• [DATA PROVIDED]:
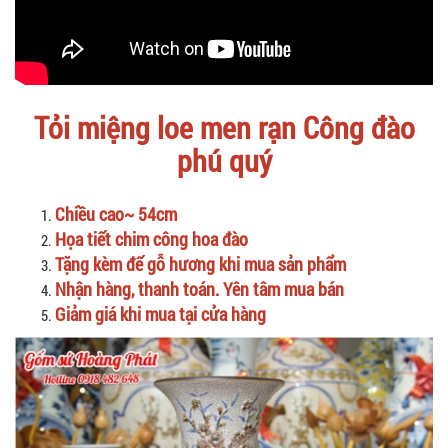
Tỏi miệng loe men rạn Công đào
phú quý
Chiều cao~
54cm
Họa tiết chim công hoa đào
Tặng kèm đế gỗ hương khi mua sản phẩm
Nhận hàng, thanh toán. Yên tâm mua bán
Giảm giá khi mua tại cửa hàng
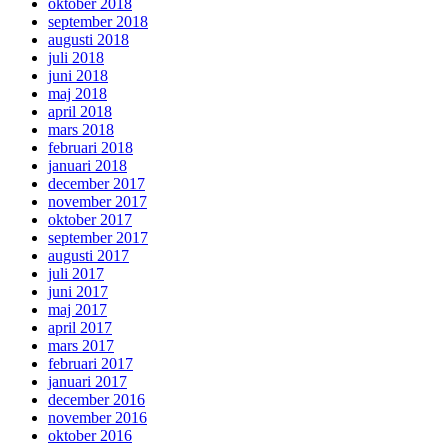
oktober 2018
september 2018
augusti 2018
juli 2018
juni 2018
maj 2018
april 2018
mars 2018
februari 2018
januari 2018
december 2017
november 2017
oktober 2017
september 2017
augusti 2017
juli 2017
juni 2017
maj 2017
april 2017
mars 2017
februari 2017
januari 2017
december 2016
november 2016
oktober 2016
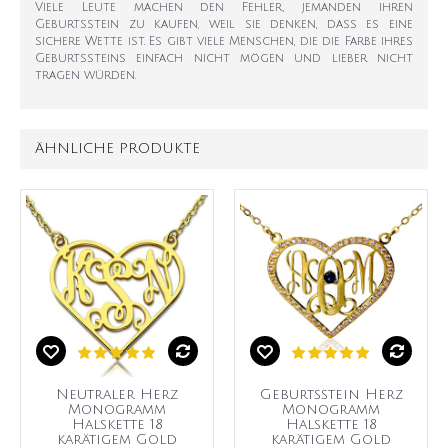
Viele Leute machen den Fehler, jemanden ihren
Geburtsstein zu kaufen, weil sie denken, dass es eine
sichere Wette ist. Es gibt viele Menschen, die die Farbe ihres
Geburtssteins einfach nicht mögen und lieber nicht
tragen würden.
ÄHNLICHE PRODUKTE
Neutraler Herz
Geburtsstein Herz
Monogramm
Monogramm
Halskette 18
Halskette 18
karätigem Gold
karätigem Gold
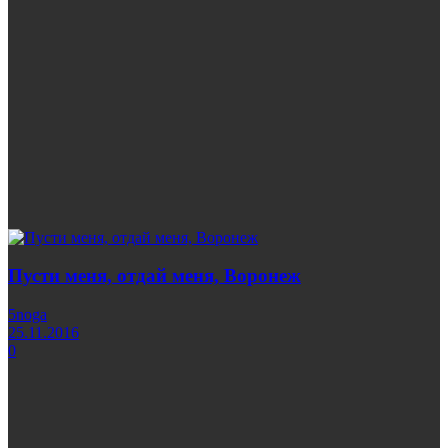
Пусти меня, отдай меня, Воронеж
5noga
25.11.2016
0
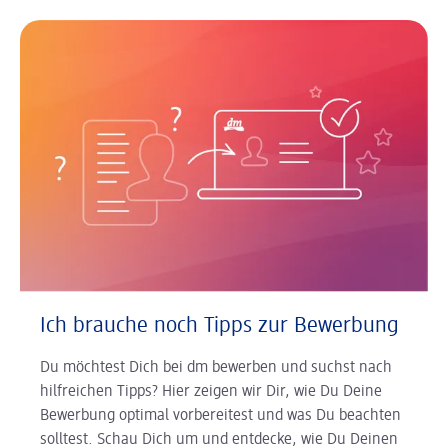
Ich brauche noch Tipps zur Bewerbung
Du möchtest Dich bei dm bewerben und suchst nach
hilfreichen Tipps? Hier zeigen wir Dir, wie Du Deine
Bewerbung optimal vorbereitest und was Du beachten
solltest. Schau Dich um und entdecke, wie Du Deinen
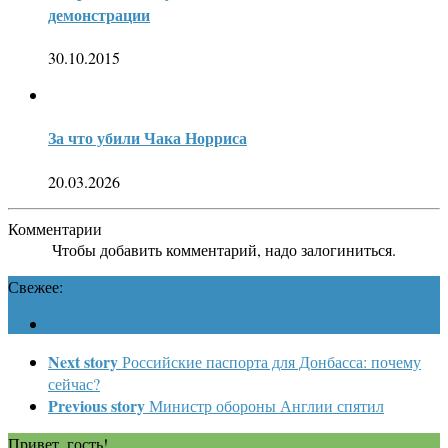
демонстрации
30.10.2015
За что убили Чака Норриса
20.03.2026
Комментарии
Чтобы добавить комментарий, надо залогиниться.
Свежее:
Next story
Российские паспорта для Донбасса: почему
сейчас?
Previous story
Министр обороны Англии спятил
Привет, гость!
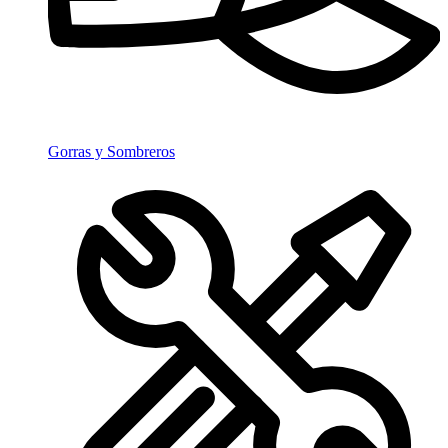
Gorras y Sombreros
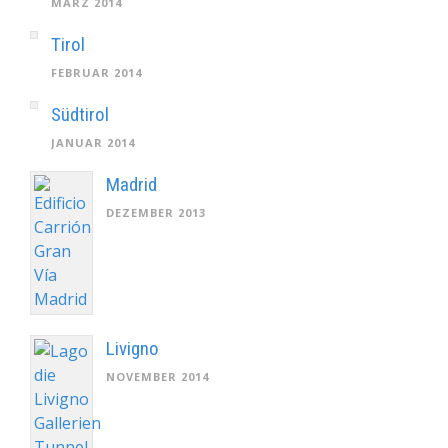
MÄRZ 2014
Tirol
FEBRUAR 2014
Südtirol
JANUAR 2014
Madrid
DEZEMBER 2013
Livigno
NOVEMBER 2014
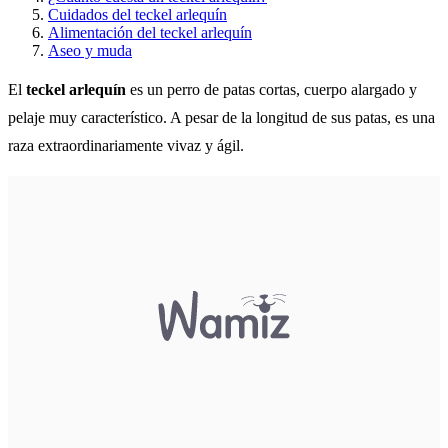
Cuidados del teckel arlequín
Alimentación del teckel arlequín
Aseo y muda
El
teckel arlequín
es un perro de patas cortas, cuerpo alargado y
pelaje muy característico. A pesar de la longitud de sus patas, es una
raza extraordinariamente vivaz y ágil.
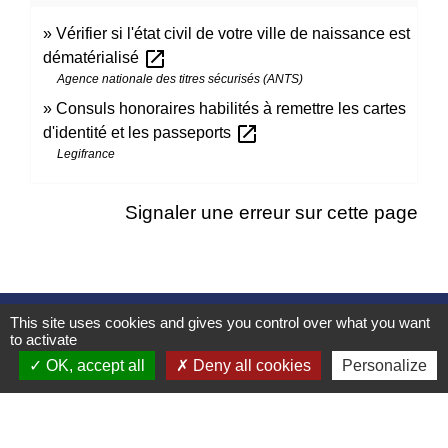
Vérifier si l'état civil de votre ville de naissance est
open_in_new
dématérialisé
Agence nationale des titres sécurisés (ANTS)
Consuls honoraires habilités à remettre les cartes
open_in_new
d'identité et les passeports
Legifrance
Signaler une erreur sur cette page
Contacts
This site uses cookies and gives you control over what you want
to activate
Mairie d’Izieu
OK, accept all
Deny all cookies
Personalize
25, rue des Lauzes
01300 Izieu - FRANCE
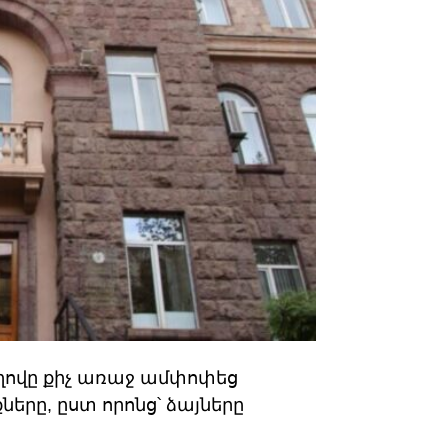
ովը քիչ առաջ ամփոփեց
երը, ըստ որոնց՝ ձայները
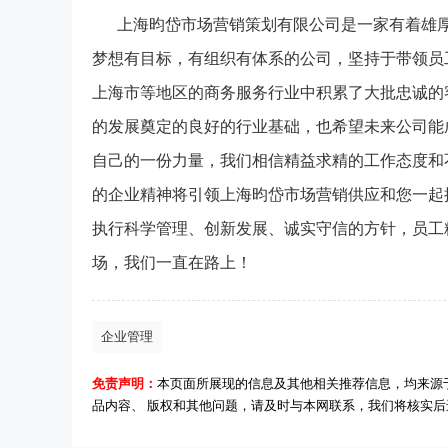
上海昀岱市场营销策划有限公司是一家有着雄
梦想有目标，有组织有体系的公司，坚持于带领员
上海市等地区的商务服务行业中积累了大批忠诚的
的发展奠定的良好的行业基础，也希望未来公司能
自己的一份力量，我们相信精益求精的工作态度和
的企业精神将引领上海昀岱市场营销供应和您一起
执行科学管理、创新发展、诚实守信的方针，员工
场，我们一直在路上！
企业管理
免责声明：
本页面所展现的信息及其他相关推荐信息，均来源
品内容、 版权和其他问题，请及时与本网联系，我们将核实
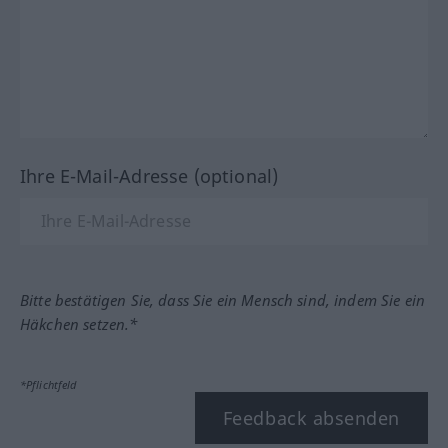
Ihre E-Mail-Adresse (optional)
Bitte bestätigen Sie, dass Sie ein Mensch sind, indem Sie ein
Häkchen setzen.*
*Pflichtfeld
Feedback absenden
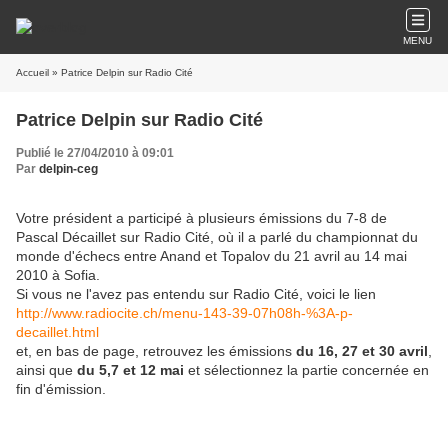
MENU
Accueil
» Patrice Delpin sur Radio Cité
Patrice Delpin sur Radio Cité
Publié le 27/04/2010 à 09:01
Par
delpin-ceg
Votre président a participé à plusieurs émissions du 7-8 de
Pascal Décaillet sur Radio Cité, où il a parlé du championnat du
monde d'échecs entre Anand et Topalov du 21 avril au 14 mai
2010 à Sofia.
Si vous ne l'avez pas entendu sur Radio Cité, voici le lien
http://www.radiocite.ch/menu-143-39-07h08h-%3A-p-
decaillet.html
et, en bas de page, retrouvez les émissions
du 16, 27 et 30 avril
,
ainsi que
du 5,7 et 12 mai
et sélectionnez la partie concernée en
fin d'émission.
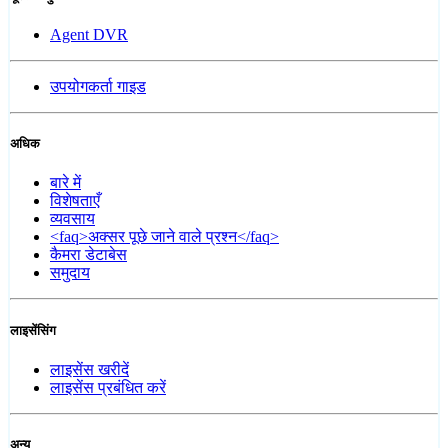
Agent DVR
उपयोगकर्ता गाइड
अधिक
बारे में
विशेषताएँ
व्यवसाय
<faq>अक्सर पूछे जाने वाले प्रश्न</faq>
कैमरा डेटाबेस
समुदाय
लाइसेंसिंग
लाइसेंस खरीदें
लाइसेंस प्रबंधित करें
अन्य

• [WORK TO COMPLETE]: Using the data above, print only the lines starting at the one with "september 2017" and ending at the one with "tragen würden.", exactly as they stand, minus the pictures.

• [SOLUTION]:
september 2017
augusti 2017
juli 2017
juni 2017
maj 2017
april 2017
mars 2017
februari 2017
januari 2017
december 2016
november 2016
oktober 2016
Viele Leute machen den Fehler, jemanden ihren
Geburtsstein zu kaufen, weil sie denken, dass es eine
sichere Wette ist. Es gibt viele Menschen, die die Farbe ihres
Geburtssteins einfach nicht mögen und lieber nicht
tragen würden.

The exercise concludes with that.